(Source records)
▼

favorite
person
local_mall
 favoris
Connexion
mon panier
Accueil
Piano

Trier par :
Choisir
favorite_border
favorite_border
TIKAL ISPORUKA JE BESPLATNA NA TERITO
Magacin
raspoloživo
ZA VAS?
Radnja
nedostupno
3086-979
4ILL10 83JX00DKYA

▲

PROBLEM REQUIREMENTS » Output each line of the entries exactly, so that nothing is lost.

TASK SOLUTION »
favorite
person
local_mall
 favoris
Connexion
mon panier
Accueil
Piano

Trier par :
Choisir
favorite_border
favorite_border
TIKAL ISPORUKA JE BESPLATNA NA TERITO
Magacin
raspoloživo
ZA VAS?
Radnja
nedostupno
3086-979
4ILL10 83JX00DKYA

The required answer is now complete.